● DATA:
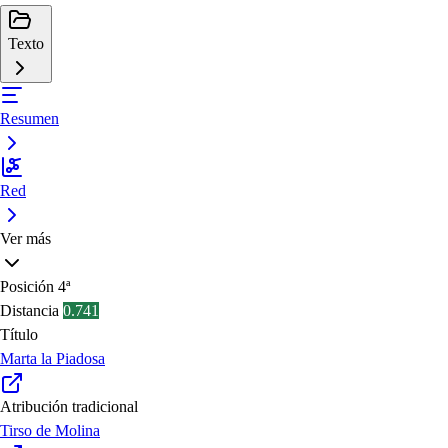
Texto
Resumen
Red
Ver más
Posición
4ª
Distancia
0.741
Título
Marta la Piadosa
Atribución tradicional
Tirso de Molina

● REQUIRED ACTION:
Print all the entries exactly as they appear, without the pictures.

● ANSWER TO THE PROBLEM:
Texto
Resumen
Red
Ver más
Posición
4ª
Distancia
0.741
Título
Marta la Piadosa
Atribución tradicional
Tirso de Molina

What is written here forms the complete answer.